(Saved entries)
****************************************

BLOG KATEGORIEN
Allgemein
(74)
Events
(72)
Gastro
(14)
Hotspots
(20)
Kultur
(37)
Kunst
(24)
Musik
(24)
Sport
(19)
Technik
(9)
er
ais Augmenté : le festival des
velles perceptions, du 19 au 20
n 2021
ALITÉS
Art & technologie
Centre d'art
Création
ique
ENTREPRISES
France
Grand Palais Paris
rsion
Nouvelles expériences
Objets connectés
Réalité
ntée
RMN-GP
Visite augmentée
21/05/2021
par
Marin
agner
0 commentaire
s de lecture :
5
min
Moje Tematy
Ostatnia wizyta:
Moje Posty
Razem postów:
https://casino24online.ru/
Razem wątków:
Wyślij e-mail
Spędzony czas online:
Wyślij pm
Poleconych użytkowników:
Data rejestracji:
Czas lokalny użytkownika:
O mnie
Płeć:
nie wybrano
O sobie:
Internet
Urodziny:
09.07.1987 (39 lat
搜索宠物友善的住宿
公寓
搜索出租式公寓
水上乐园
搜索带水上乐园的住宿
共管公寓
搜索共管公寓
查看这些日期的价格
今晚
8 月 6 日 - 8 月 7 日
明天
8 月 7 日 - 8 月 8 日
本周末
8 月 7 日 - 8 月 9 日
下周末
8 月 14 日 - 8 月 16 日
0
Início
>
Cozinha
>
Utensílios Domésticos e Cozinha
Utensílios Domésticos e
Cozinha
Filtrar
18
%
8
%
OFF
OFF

****************************************

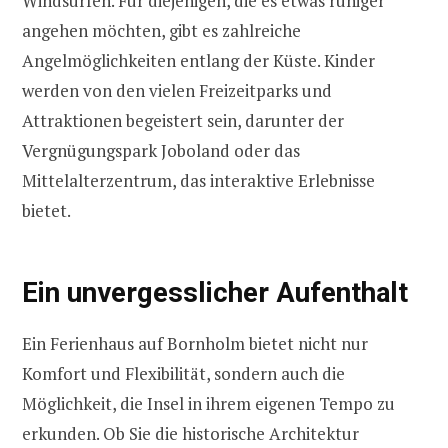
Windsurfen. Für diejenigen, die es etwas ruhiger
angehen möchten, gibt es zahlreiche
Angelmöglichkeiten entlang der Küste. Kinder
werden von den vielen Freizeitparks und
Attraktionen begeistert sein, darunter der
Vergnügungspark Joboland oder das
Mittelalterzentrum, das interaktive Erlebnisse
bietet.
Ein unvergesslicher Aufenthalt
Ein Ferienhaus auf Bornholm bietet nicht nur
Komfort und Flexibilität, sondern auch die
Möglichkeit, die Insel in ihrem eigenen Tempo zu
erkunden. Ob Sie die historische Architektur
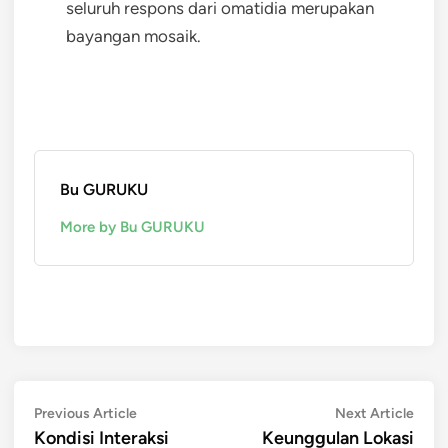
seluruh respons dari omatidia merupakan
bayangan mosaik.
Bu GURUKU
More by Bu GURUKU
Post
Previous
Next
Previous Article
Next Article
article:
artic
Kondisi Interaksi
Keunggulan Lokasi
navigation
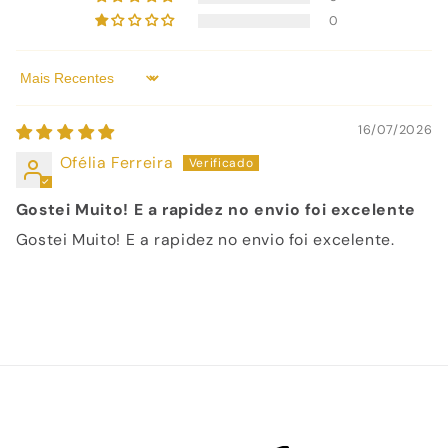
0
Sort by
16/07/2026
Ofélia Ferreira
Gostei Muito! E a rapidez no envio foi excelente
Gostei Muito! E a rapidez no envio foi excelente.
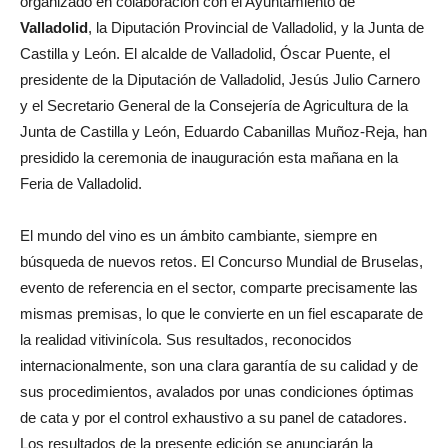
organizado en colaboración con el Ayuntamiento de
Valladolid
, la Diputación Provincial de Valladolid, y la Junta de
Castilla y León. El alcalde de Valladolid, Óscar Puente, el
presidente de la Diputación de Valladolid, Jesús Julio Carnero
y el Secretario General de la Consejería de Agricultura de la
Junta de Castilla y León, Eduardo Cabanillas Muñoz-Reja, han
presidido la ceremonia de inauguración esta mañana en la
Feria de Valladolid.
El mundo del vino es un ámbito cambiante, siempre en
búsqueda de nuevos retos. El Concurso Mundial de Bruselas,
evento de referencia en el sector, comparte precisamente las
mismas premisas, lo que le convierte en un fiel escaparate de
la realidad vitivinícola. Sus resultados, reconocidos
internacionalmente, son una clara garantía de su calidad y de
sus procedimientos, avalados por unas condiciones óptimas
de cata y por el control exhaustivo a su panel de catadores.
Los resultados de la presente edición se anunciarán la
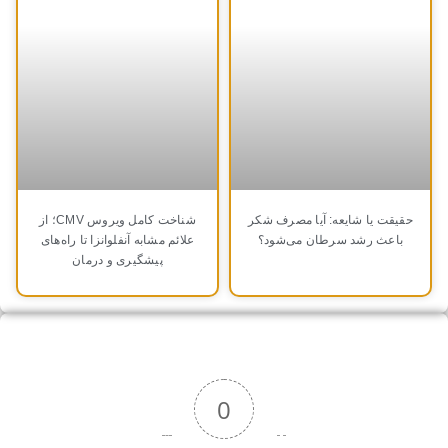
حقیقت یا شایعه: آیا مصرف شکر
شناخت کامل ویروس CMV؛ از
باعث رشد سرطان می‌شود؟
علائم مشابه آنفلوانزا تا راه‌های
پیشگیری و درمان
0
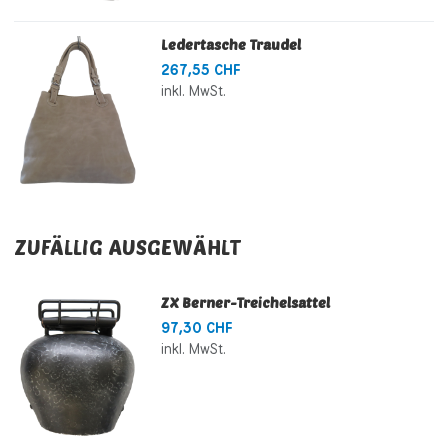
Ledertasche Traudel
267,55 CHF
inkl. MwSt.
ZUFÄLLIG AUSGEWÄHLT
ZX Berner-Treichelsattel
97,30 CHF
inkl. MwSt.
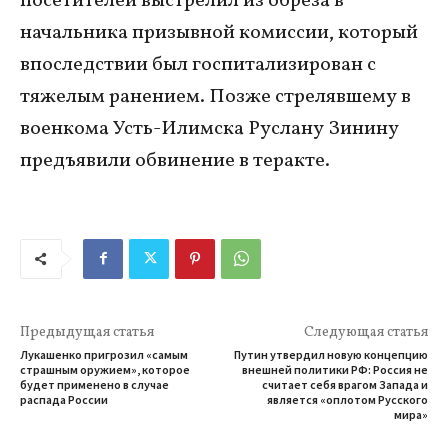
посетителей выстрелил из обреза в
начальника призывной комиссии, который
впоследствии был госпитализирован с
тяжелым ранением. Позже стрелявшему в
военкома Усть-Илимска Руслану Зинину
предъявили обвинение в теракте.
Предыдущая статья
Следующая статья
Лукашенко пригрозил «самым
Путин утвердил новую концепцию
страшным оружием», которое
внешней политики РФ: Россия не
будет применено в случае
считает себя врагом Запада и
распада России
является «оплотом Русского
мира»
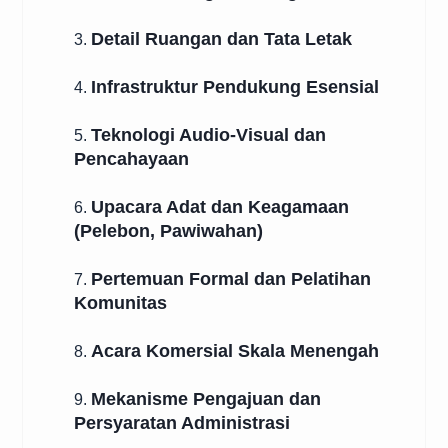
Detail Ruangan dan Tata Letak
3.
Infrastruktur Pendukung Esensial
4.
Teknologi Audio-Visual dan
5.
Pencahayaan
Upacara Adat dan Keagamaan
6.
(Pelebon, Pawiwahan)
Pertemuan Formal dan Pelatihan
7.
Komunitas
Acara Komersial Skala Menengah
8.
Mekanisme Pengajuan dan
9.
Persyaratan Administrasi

****************************************

[What is being asked]: Using the records above, report each line with the string "Valladolid".

[Result]:
Valladolid
, la Diputación Provincial de Valladolid, y la Junta de
Castilla y León. El alcalde de Valladolid, Óscar Puente, el
presidente de la Diputación de Valladolid, Jesús Julio Carnero
Feria de Valladolid.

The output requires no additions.